Il est ainsi regrettable que, malgré les résultats peu vérifiables de la
première loi en termes de créations d'emploi, vous persistiez à imposer un
système contraignant, uniforme et totalement dépassé dans sa conception de
l'entreprise.
Les entreprises créatrices d'emplois, madame la ministre, ne sont plus les
grandes entreprises industrielles, ce sont les PME, en particulier dans le
secteur des services.
Permettez-moi de vous rappeler, pour vous en convaincre, que 99 % des
entreprises créées chaque année comptent moins de dix salariés.
La contribution des très petites entreprises à la création d'emplois est
importante puisqu'elle représente 288 000 emplois en 1998. Or le dispositif que
vous proposez, dont l'objectif initial, passé au second plan, est la lutte
contre le chômage, n'est nullement adapté aux besoins des petites entreprises
et, pis encore, menace le dynamisme de leur activité.

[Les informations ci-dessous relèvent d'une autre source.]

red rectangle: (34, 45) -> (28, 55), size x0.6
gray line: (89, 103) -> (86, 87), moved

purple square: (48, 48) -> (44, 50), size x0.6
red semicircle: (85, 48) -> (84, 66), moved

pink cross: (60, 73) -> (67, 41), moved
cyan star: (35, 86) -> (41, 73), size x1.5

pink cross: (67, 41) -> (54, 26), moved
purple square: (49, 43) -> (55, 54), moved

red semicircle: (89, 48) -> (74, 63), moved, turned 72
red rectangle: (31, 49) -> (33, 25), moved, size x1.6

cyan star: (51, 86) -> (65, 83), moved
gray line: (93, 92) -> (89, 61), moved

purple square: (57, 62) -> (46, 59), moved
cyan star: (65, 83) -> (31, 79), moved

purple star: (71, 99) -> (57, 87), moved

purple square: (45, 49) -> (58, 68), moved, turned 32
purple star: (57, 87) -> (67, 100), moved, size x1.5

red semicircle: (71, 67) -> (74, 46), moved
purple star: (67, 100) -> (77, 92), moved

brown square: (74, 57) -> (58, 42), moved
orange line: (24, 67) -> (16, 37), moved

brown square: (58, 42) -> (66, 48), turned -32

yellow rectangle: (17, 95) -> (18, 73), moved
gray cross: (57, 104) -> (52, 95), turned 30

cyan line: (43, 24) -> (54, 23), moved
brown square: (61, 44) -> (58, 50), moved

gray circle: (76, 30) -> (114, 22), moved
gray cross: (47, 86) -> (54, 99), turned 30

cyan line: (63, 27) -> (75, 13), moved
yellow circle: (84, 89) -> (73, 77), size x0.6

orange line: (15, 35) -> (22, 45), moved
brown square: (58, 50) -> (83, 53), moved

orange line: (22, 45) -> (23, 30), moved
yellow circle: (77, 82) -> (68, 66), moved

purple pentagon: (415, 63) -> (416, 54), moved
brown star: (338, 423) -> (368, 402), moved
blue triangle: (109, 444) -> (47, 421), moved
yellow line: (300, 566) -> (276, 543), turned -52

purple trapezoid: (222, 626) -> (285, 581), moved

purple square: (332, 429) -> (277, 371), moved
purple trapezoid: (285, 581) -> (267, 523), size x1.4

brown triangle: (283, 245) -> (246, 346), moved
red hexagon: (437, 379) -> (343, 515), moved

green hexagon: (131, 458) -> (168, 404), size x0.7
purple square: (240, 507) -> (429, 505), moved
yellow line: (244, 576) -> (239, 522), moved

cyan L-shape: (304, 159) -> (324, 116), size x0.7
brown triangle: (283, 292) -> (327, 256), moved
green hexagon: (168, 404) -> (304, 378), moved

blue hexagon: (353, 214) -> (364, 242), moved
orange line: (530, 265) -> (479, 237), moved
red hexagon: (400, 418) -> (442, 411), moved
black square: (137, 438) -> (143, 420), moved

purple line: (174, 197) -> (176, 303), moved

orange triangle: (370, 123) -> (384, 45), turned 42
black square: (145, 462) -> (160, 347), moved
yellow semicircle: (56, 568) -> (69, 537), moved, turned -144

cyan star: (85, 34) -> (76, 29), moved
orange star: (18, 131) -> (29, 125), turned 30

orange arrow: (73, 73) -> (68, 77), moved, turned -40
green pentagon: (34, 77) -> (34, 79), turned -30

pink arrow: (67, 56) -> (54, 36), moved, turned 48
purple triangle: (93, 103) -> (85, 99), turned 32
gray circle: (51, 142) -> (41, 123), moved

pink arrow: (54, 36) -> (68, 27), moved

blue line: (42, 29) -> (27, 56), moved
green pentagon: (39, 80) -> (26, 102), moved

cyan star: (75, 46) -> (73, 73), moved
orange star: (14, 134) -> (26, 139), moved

Je rencontre régulièrement les patrons de PME de mon département, en
particulier les artisans et commerçants, hôteliers, restaurateurs,
électriciens, chauffagistes. Tous s'accordent sur les conditions qui leur
permettraient de créer les emplois qu'ils hésitent aujourd'hui à créer du fait
d'une conjoncture instable et des rigidités administratives.
Premièrement, ils souhaitent un droit du travail plus flexible afin d'acquérir
la souplesse d'organisation nécessaire pour faire face aux variations de leur
carnet de commandes. Or le présent texte vient encore complexifier et
rigidifier la législation.
La deuxième attente des PME à l'égard de la politique de l'emploi a trait à la
simplification de la législation.
La complexité du texte issu des travaux de l'Assemblée nationale ne les
rassure ainsi nullement et risque de réduire à néant les efforts de votre
collègue Mme Lebranchu pour simplifier les formalités administratives. Force
est de constater que le présent projet de loi fera les beaux jours des
juristes, entraînera une multiplication des contrôles ainsi que des sanctions
financières, et encombrera encore un peu plus les juridictions.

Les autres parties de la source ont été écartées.